- Quick take
- 23 April
Eurozone PMI shows stagflationary pressures increased in April
The flash estimate of the composite PMI fell into contraction territory in April. At the same time, inflationary pressures continue to strengthen, emphasising the stagflationary impact of the current shock. While a rate hike in April still seems to be a long shot, the European Central Bank will likely have to tighten monetary policy later this year
Services sector activity tanks while manufacturing companies try to build inventories of crucial inputs
The flash estimate of the composite PMI fell to 48.6 in April, below the boom-or-bust level for the first time in 16 months. The downturn was especially visible in the services sector, where the activity index fell to 47.4, a 62-month low. Somewhat surprisingly, the Manufacturing PMI rose to 52.2, significantly above consensus expectations. While overall new orders decreased for the second month in a row, manufacturing new orders rose at the fastest pace in four years. However, given the supply disruptions caused by the war in the Middle East, it seems that manufacturing activity is currently supported by inventory building, with companies trying to secure crucial inputs in the wake of potential shortages. Although overall growth is clearly slowing, employment decreased only marginally, with staffing levels in the services sector remaining resilient.
Selling prices increase
In the wake of the energy shock and the supply side disruptions, input costs increased at the fastest level since 2022. Despite the slowdown in growth, output price inflation reached the highest level in 37 months. This is important, as ECB President Christine Lagarde stated during the March press conference that the ECB would be particularly attentive to selling price expectations of firms.
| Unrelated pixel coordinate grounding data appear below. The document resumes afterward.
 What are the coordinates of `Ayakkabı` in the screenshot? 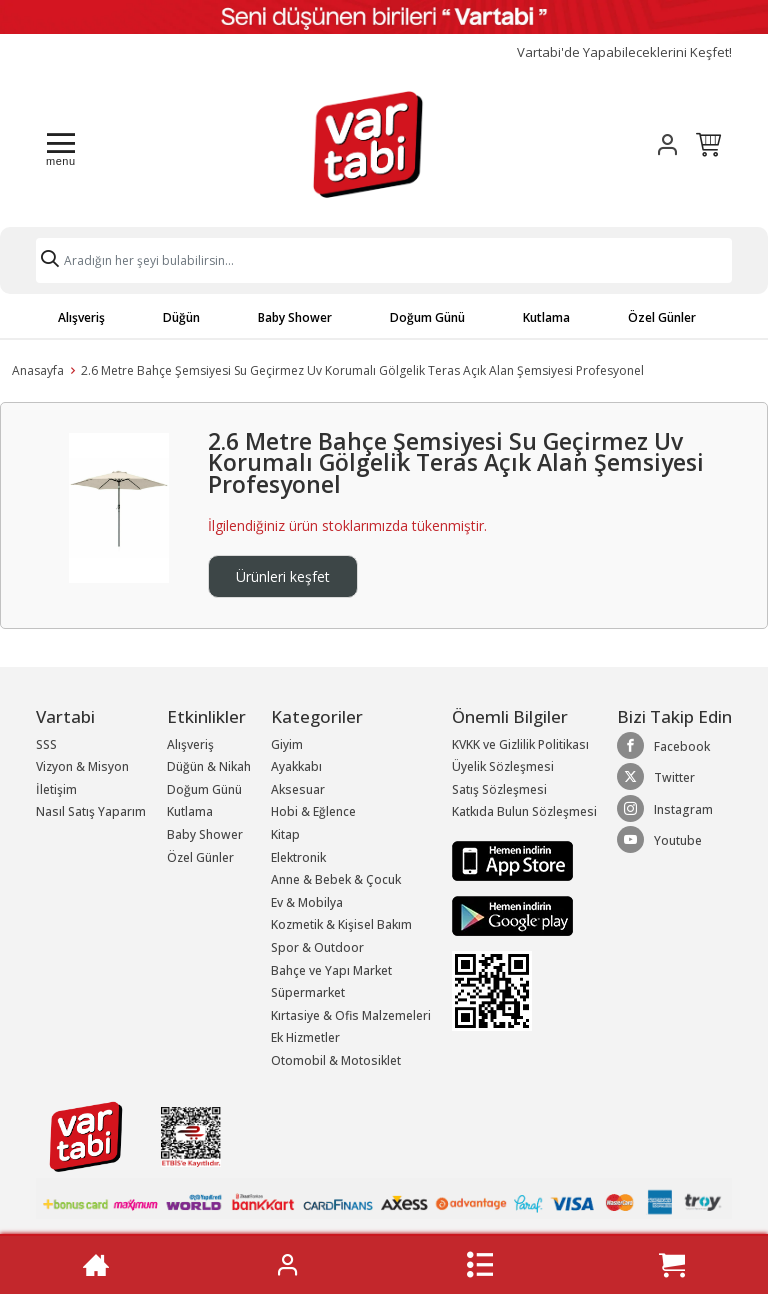 It's located at (296, 766).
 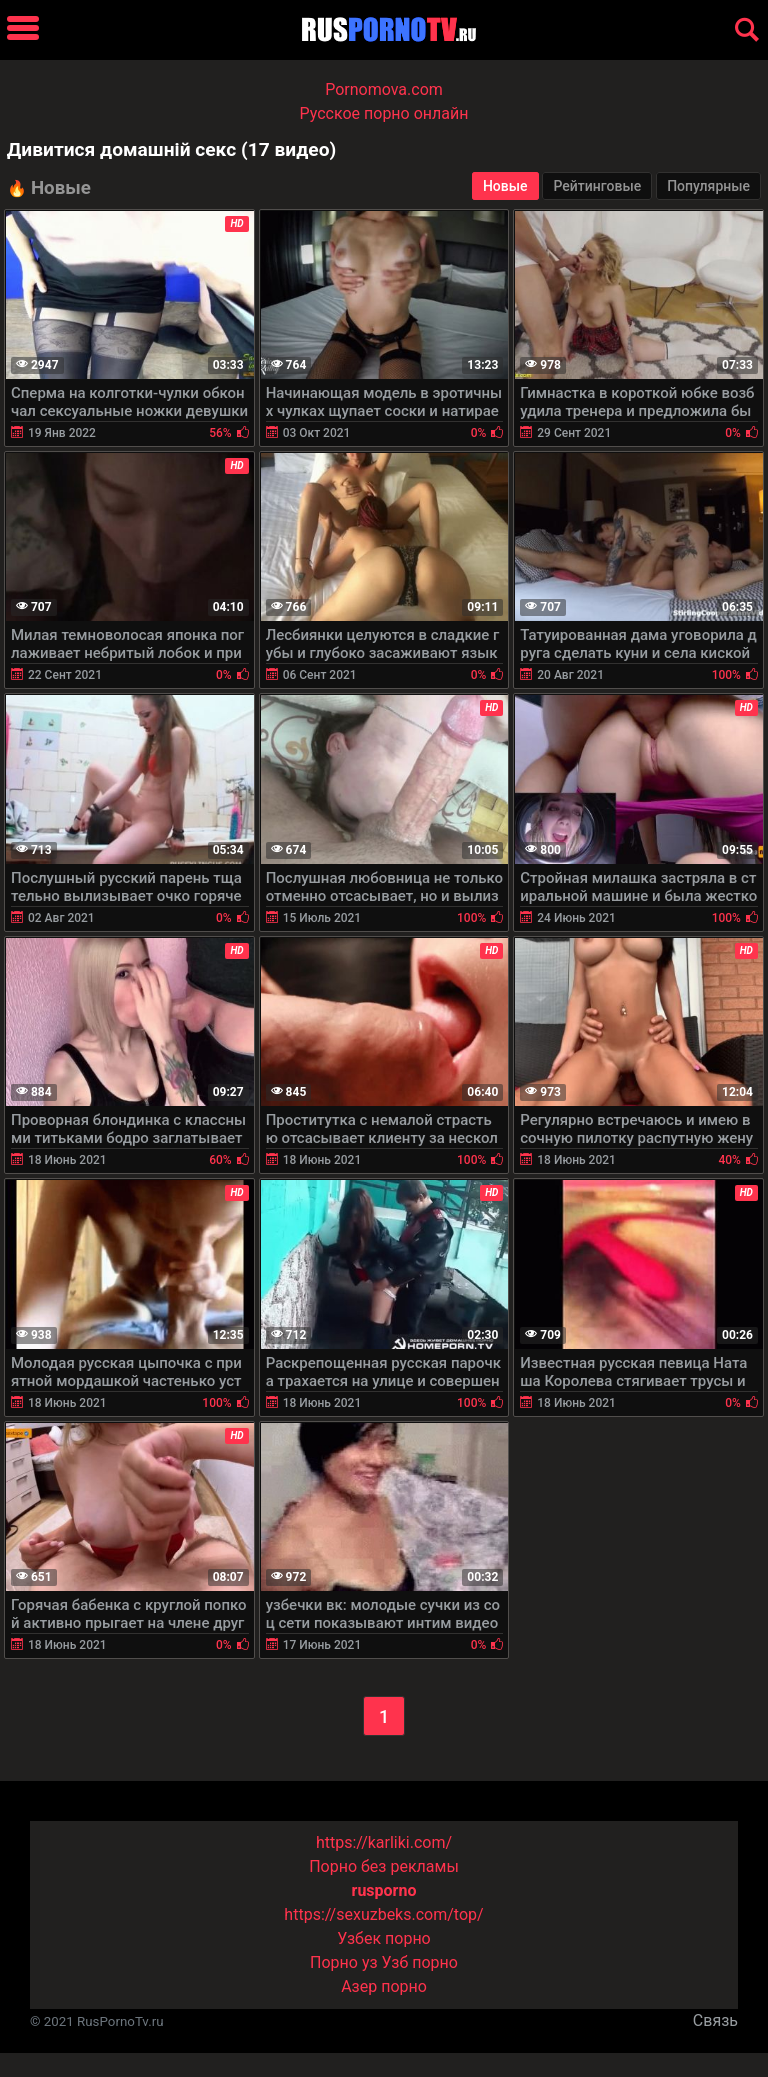 What do you see at coordinates (715, 2020) in the screenshot?
I see `Связь` at bounding box center [715, 2020]. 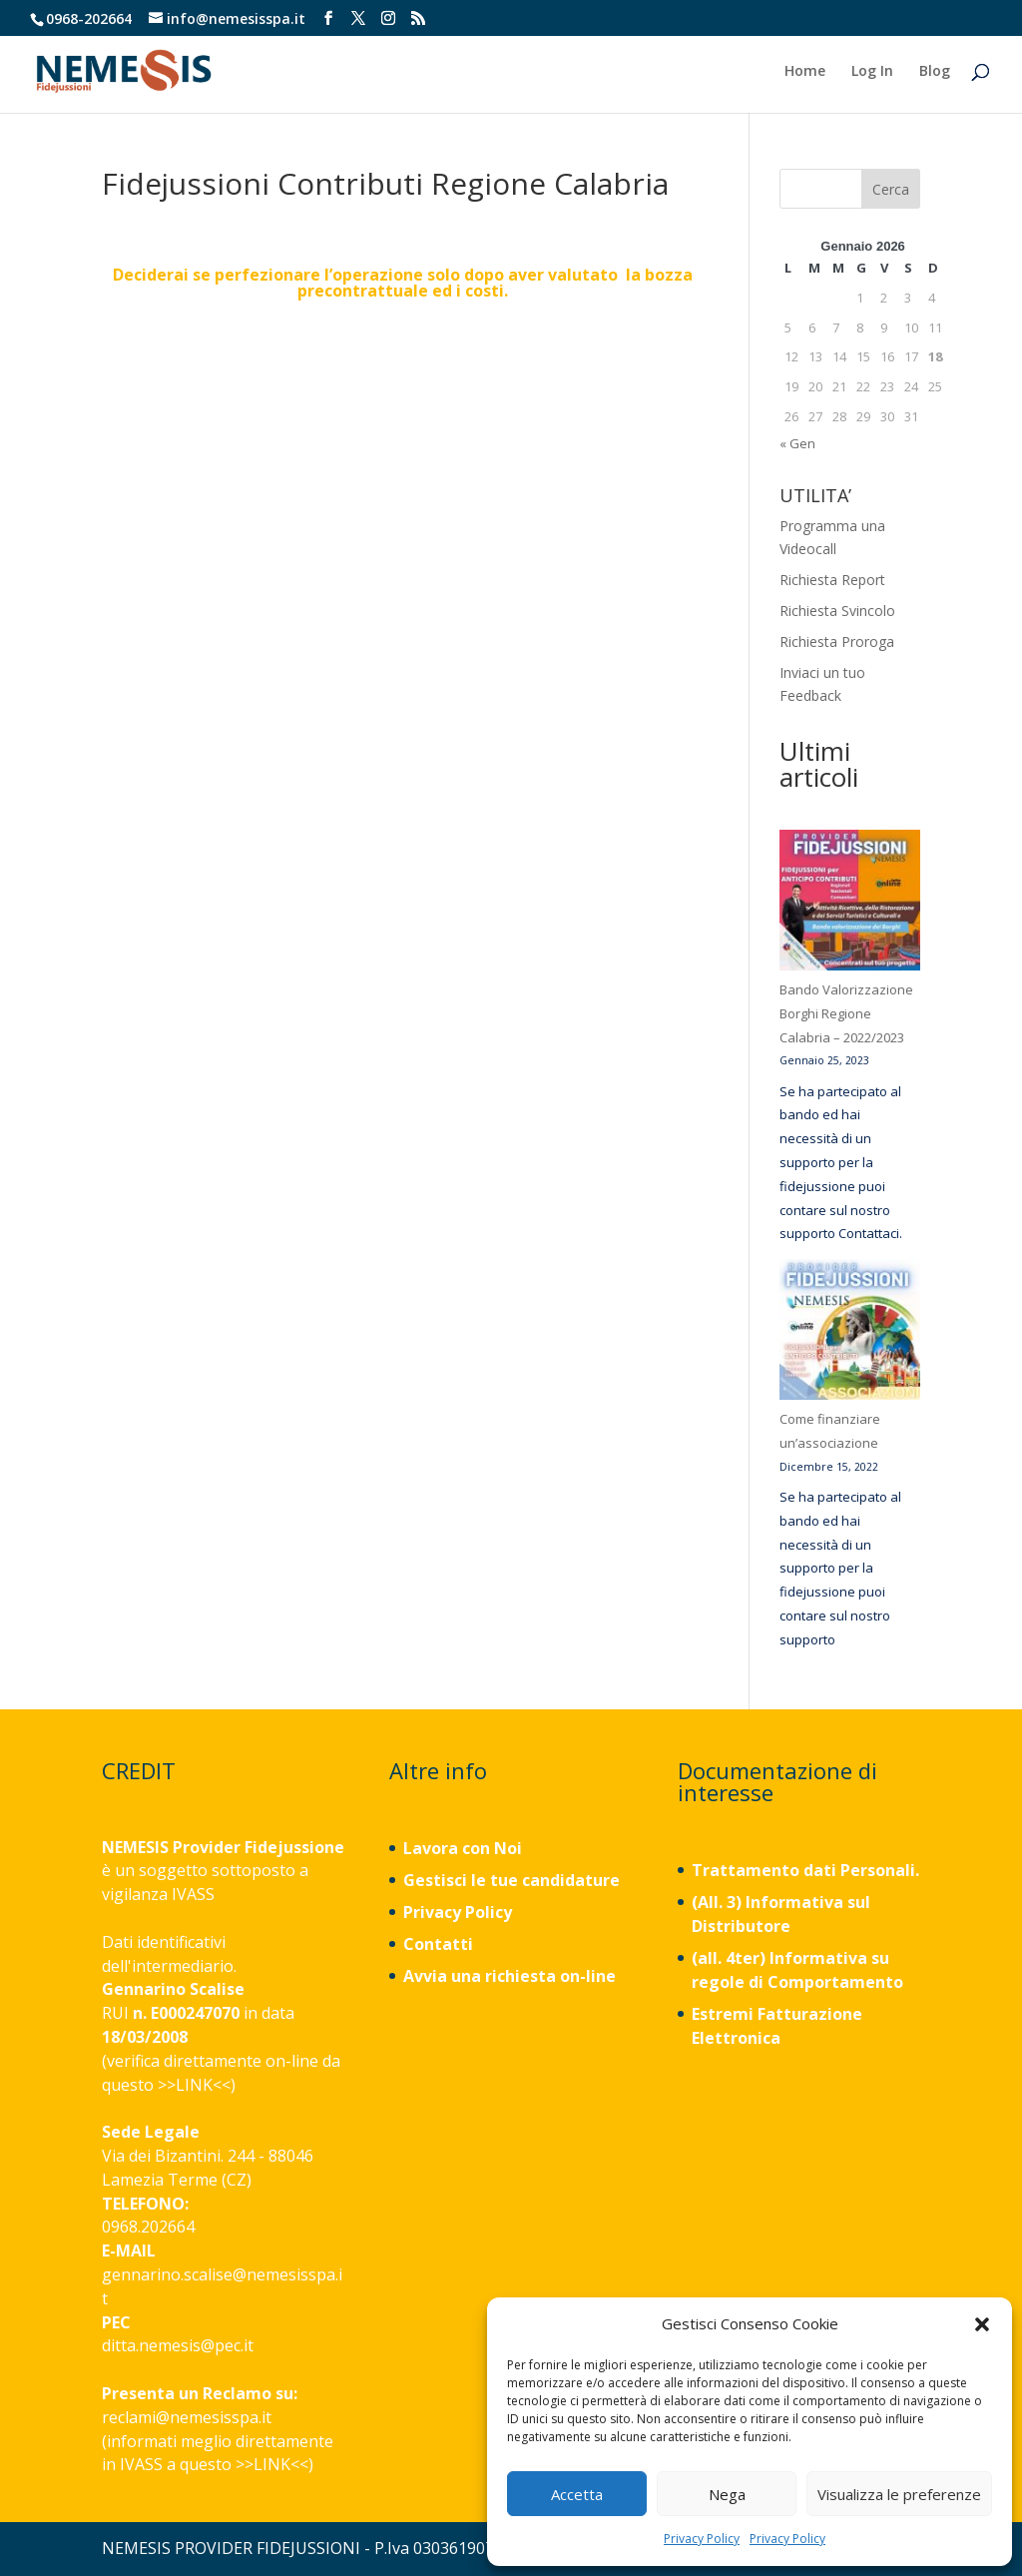 The image size is (1022, 2576). I want to click on IVASS, so click(193, 1894).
The fact that the S&P website temporarily couldn’t cope with the amount of traffic after the PMI release only illustrates how crucial this report is ahead of next week’s ECB meeting. Lagarde said in a recent speech that the uncertainty about the duration of the shock and the breadth of pass-through argues for gathering more information before drawing firm conclusions for monetary policy. This seems to make a change in interest rates next week still rather unlikely. However, the current PMI report shows that, despite the slowdown, some second round price effects are already arising. That might push the central bank into at least one rate hike later this year, to prevent the current inflation increase from raising inflation expectations.